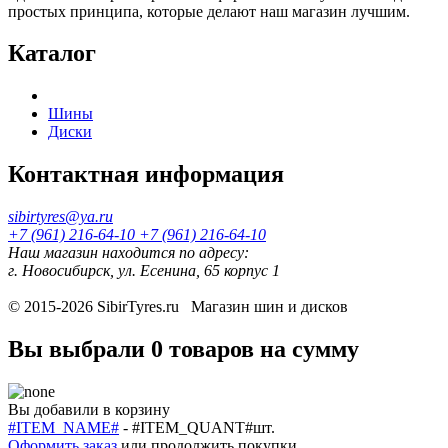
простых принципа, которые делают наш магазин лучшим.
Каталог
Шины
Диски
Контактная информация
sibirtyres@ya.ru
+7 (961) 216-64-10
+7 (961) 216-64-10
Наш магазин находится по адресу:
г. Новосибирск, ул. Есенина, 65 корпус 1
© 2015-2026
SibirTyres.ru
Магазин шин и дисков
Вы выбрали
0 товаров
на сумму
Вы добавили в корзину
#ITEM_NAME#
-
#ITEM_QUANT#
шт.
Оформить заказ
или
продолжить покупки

============

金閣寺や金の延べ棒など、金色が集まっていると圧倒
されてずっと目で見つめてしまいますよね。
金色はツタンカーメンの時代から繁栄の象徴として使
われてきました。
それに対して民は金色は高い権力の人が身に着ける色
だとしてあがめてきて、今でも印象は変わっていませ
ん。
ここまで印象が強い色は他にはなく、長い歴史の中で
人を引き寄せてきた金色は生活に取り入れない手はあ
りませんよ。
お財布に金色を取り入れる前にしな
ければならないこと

============

* **What you need to do**: Exact duplication is required for the lines above, from the line that contains "Вы добавили в корзину" to the line that contains "продолжить покупки", inclusive; omit all others.

* **Exercise output**:
Вы добавили в корзину
#ITEM_NAME#
-
#ITEM_QUANT#
шт.
Оформить заказ
или
продолжить покупки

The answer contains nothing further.